[Start of section]

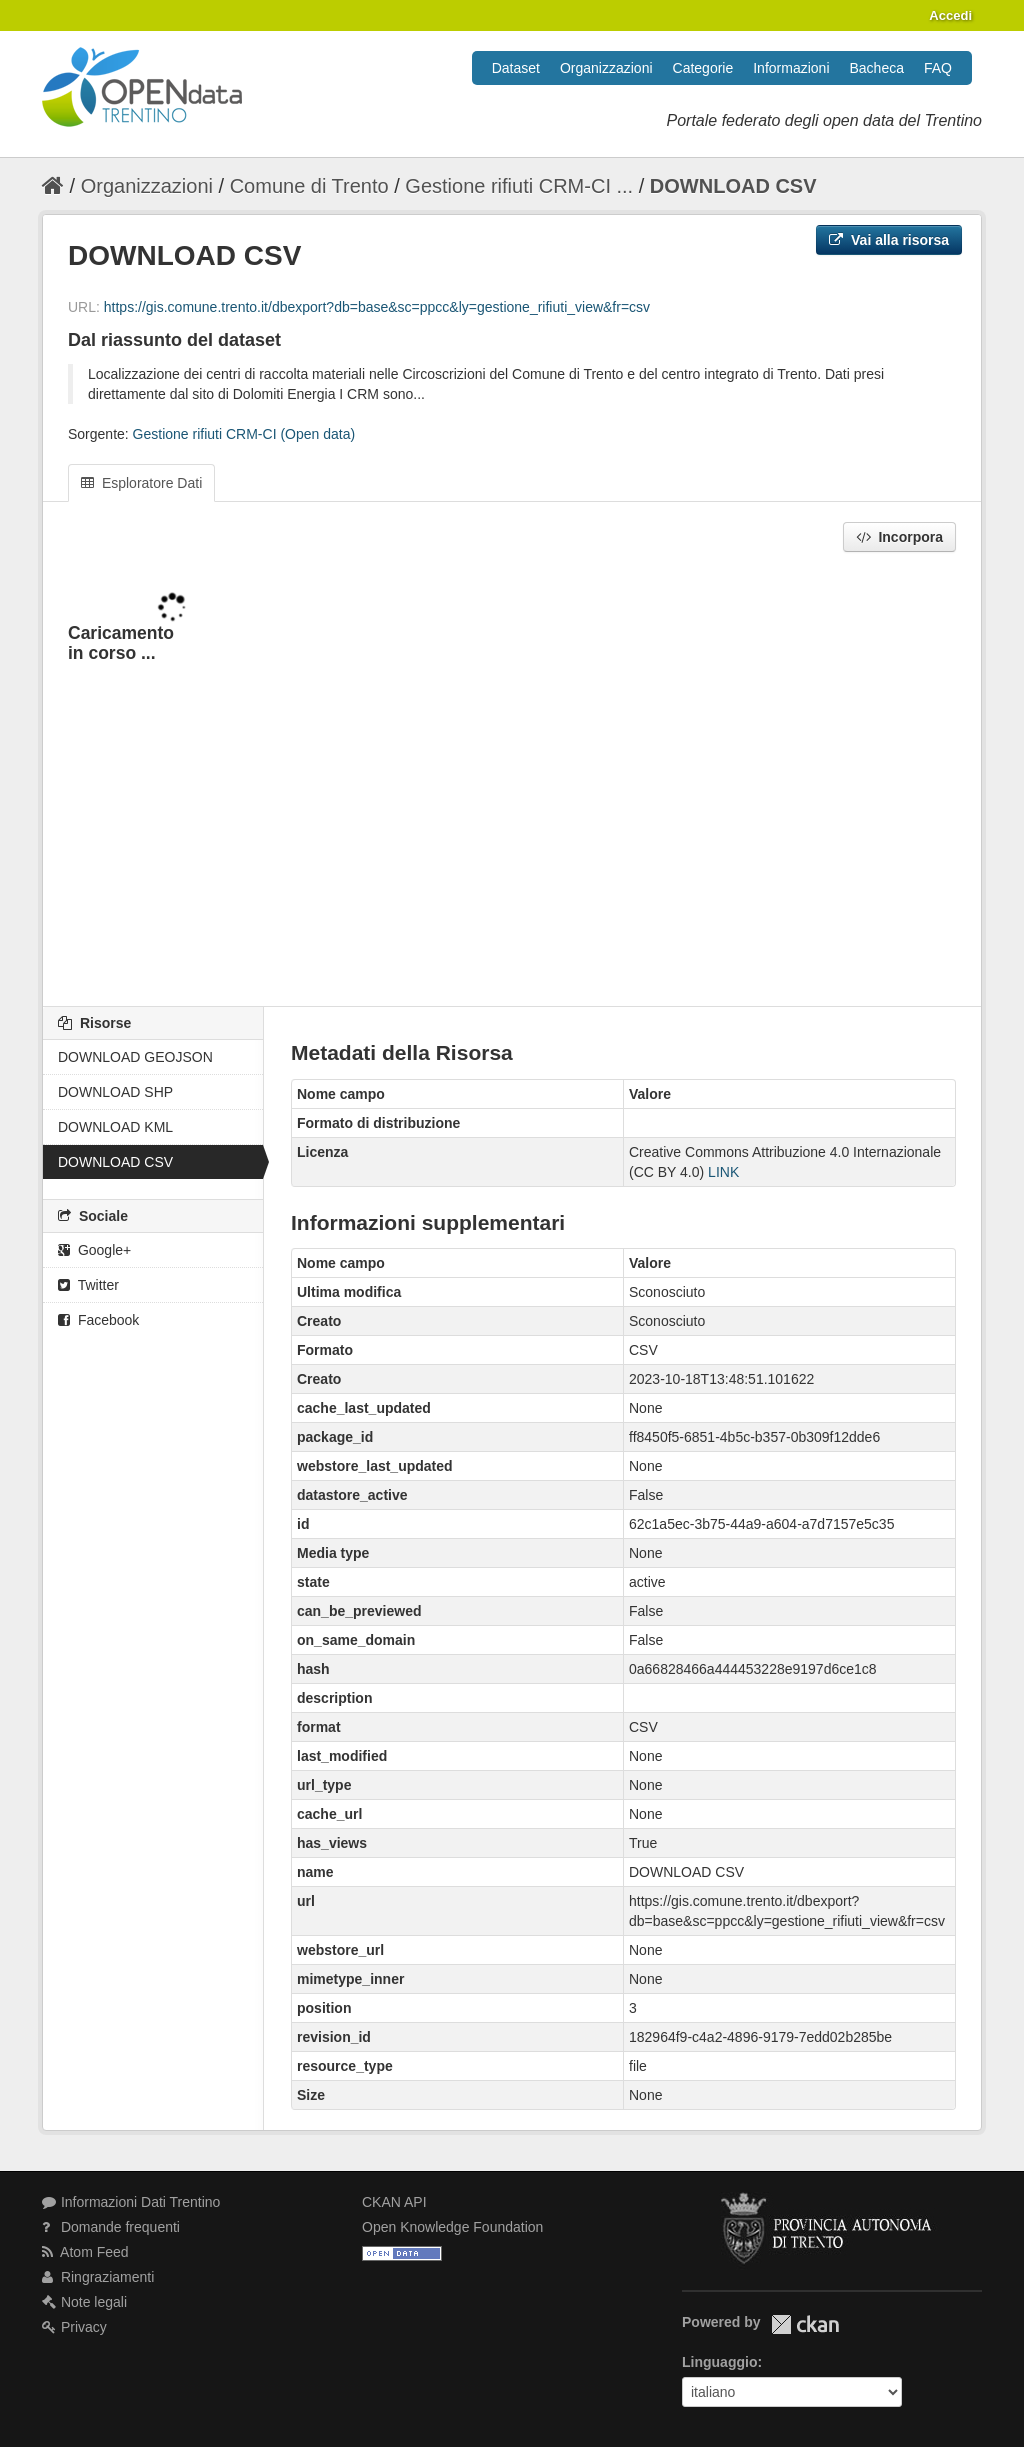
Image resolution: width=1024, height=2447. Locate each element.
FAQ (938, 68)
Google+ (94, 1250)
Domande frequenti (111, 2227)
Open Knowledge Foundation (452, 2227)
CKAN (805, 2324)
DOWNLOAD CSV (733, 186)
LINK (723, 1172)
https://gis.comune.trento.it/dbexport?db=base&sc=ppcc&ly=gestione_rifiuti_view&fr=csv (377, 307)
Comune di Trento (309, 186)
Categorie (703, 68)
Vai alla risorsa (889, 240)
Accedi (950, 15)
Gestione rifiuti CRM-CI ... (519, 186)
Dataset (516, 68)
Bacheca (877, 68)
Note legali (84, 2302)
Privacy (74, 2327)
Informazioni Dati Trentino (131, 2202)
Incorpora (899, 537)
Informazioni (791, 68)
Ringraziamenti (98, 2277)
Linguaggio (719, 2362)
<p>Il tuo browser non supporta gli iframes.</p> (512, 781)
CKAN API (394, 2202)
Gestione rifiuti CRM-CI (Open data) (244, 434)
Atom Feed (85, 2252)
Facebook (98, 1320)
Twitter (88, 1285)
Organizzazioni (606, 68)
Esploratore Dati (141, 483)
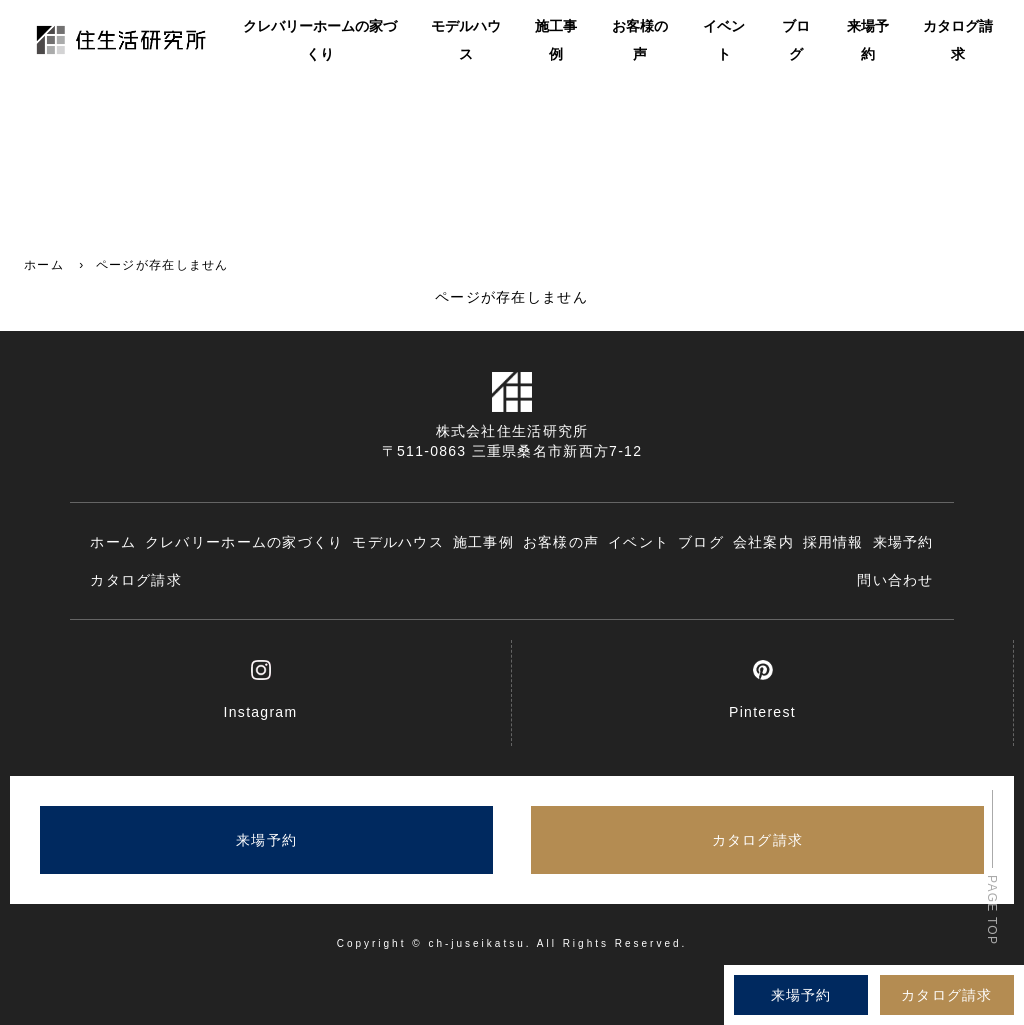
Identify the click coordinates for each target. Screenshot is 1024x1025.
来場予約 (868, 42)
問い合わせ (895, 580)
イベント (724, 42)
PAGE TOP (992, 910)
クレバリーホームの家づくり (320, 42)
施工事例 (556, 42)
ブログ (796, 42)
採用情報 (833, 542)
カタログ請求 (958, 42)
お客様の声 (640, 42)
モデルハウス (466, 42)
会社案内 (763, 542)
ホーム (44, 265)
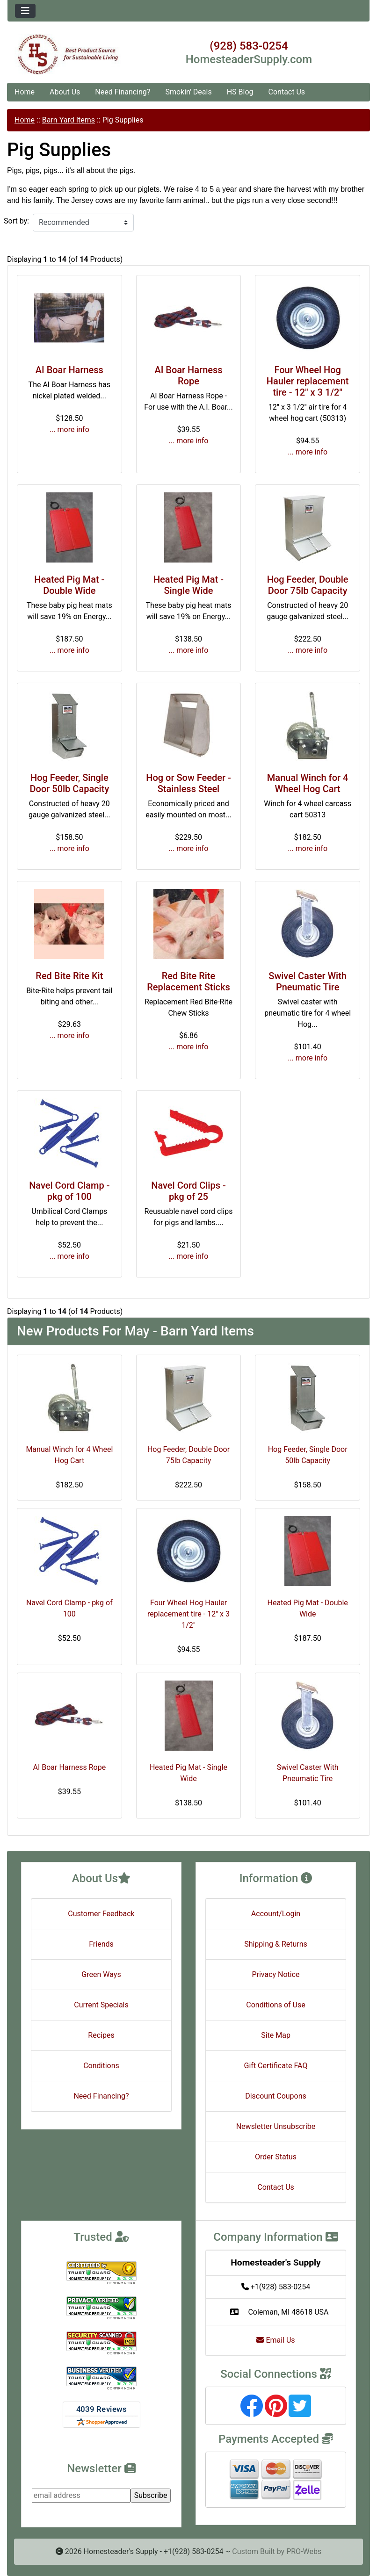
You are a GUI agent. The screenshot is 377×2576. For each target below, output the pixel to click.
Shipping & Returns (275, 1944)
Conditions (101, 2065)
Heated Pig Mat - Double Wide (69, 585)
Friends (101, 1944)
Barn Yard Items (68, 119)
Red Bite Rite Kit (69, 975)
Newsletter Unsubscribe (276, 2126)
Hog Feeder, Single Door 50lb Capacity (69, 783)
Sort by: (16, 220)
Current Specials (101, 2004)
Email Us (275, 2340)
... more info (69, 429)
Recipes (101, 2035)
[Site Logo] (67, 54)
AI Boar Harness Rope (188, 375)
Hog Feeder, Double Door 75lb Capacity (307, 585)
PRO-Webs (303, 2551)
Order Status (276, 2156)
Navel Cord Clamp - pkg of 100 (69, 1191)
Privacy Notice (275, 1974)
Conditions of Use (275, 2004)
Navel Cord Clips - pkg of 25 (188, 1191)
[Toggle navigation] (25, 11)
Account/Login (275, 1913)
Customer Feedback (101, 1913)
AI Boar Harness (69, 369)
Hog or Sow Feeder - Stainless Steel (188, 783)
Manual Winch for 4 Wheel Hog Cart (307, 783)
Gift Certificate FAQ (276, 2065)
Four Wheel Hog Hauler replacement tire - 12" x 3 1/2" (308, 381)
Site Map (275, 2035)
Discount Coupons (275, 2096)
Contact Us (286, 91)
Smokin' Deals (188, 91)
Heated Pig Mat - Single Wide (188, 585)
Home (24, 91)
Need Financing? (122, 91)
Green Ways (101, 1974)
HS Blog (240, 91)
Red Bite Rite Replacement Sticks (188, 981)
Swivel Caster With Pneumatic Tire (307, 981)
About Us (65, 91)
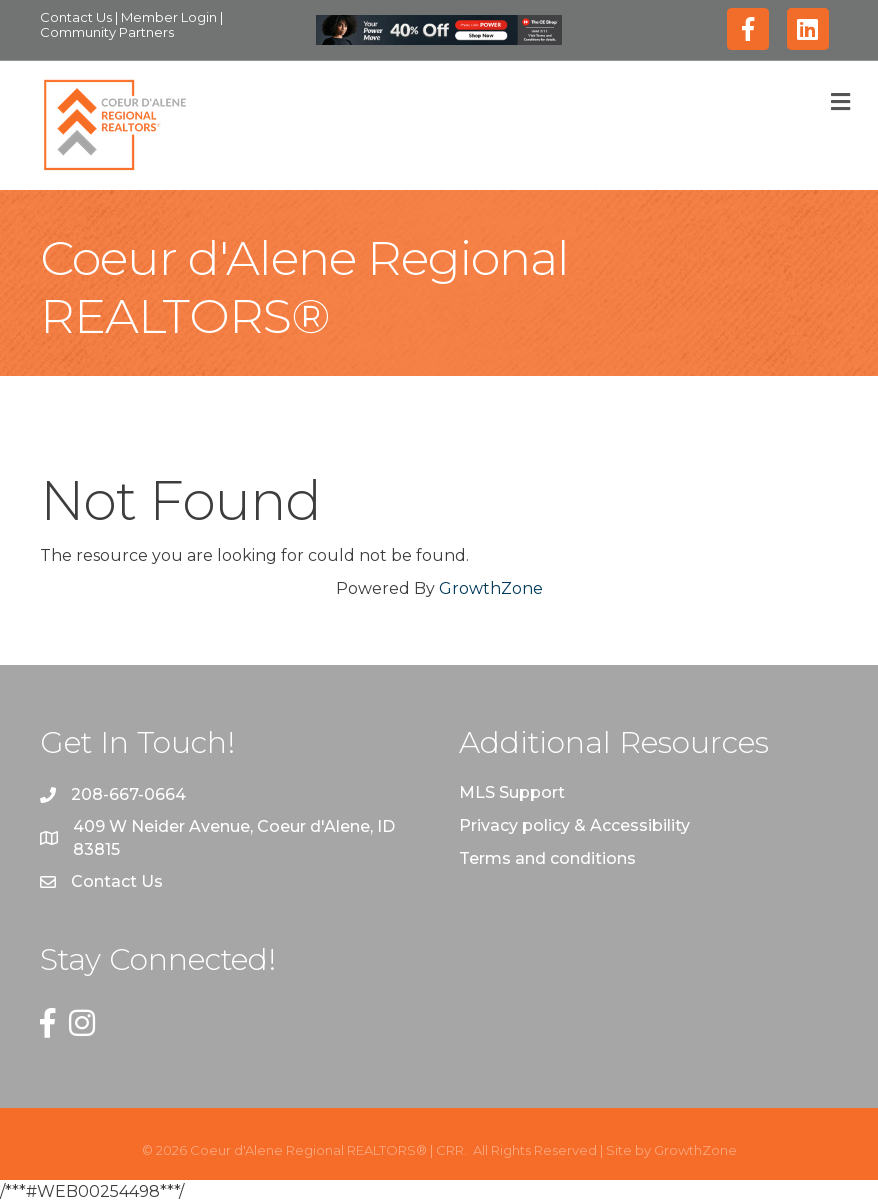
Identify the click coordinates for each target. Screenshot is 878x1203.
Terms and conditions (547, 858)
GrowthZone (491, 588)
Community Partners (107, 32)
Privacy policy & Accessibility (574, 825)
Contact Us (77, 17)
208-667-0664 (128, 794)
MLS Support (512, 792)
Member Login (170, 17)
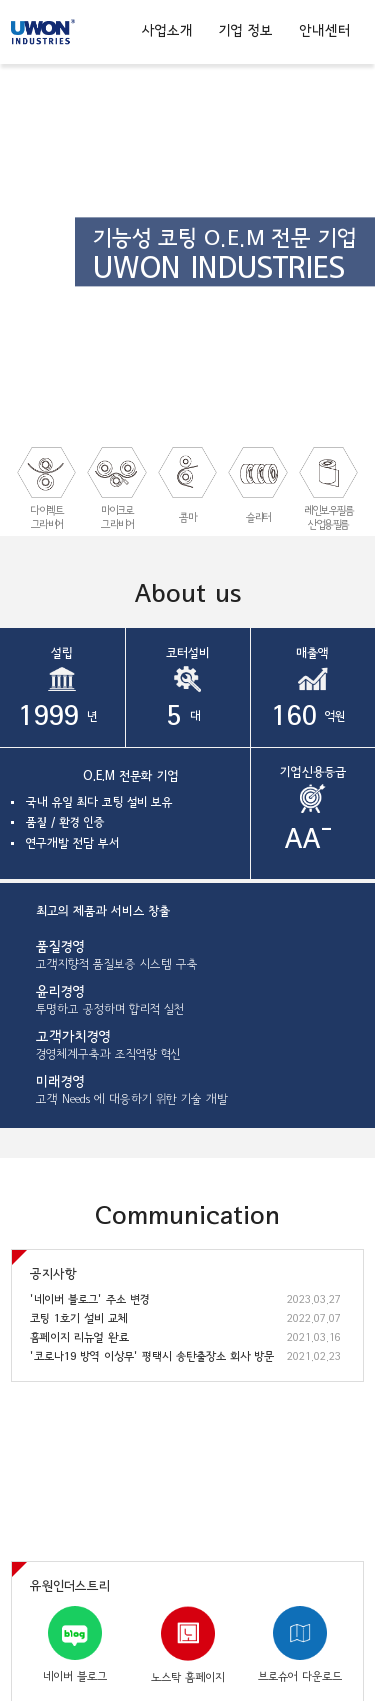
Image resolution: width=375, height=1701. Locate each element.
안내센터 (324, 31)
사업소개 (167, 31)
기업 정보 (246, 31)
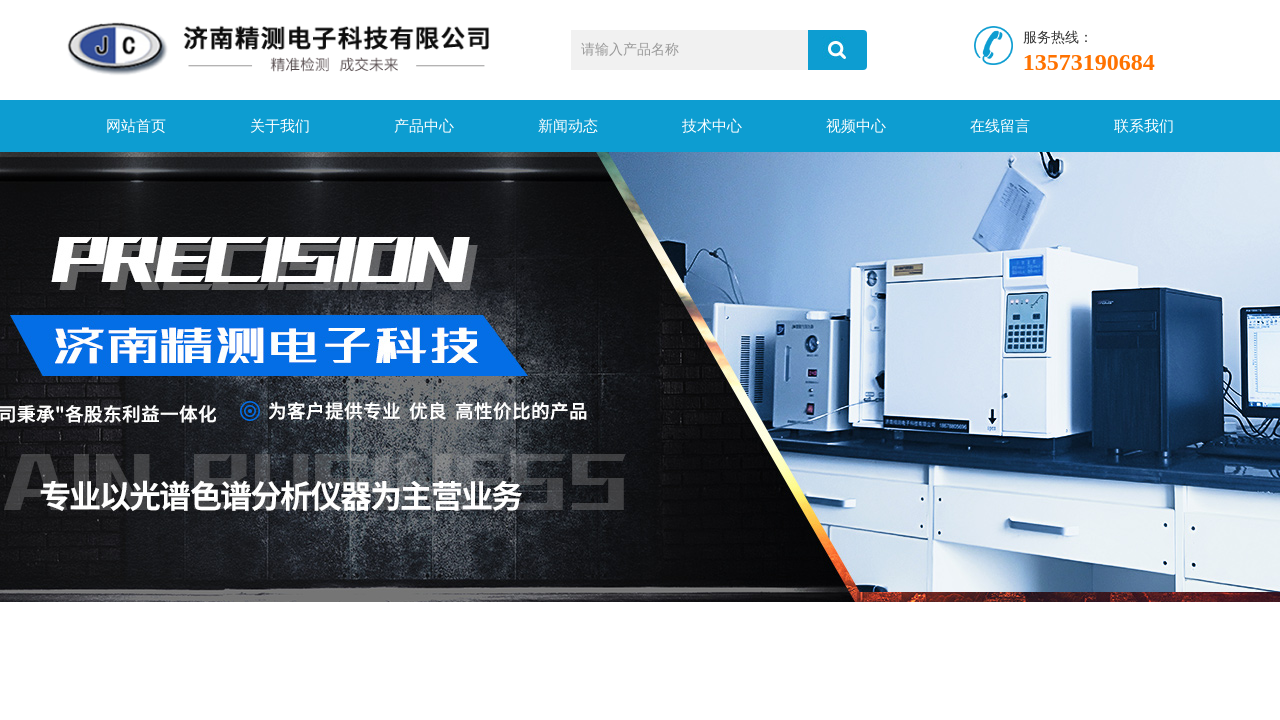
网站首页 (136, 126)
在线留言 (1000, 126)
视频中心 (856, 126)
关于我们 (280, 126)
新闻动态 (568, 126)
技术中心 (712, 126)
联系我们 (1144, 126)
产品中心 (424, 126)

[End of section]

> **TASK BRIEF**
Look above for the line with "Four Wheel Hog", then print it and each line after it down to and including the line with "Community Partners (107, 32)". Leave out the pictures and keep the wording exact.

> **FINAL ANSWER**
Four Wheel Hog Hauler replacement tire - 12" x 3 1/2" (308, 381)
Site Map (275, 2035)
Discount Coupons (275, 2096)
Contact Us (286, 91)
Smokin' Deals (188, 91)
Heated Pig Mat - Single Wide (188, 585)
Home (24, 91)
Need Financing? (122, 91)
Green Ways (101, 1974)
HS Blog (240, 91)
Red Bite Rite Replacement Sticks (188, 981)
Swivel Caster With Pneumatic Tire (307, 981)
About Us (65, 91)
Identify the click coordinates for each target. Screenshot is 878x1203.
Terms and conditions (547, 858)
GrowthZone (491, 588)
Community Partners (107, 32)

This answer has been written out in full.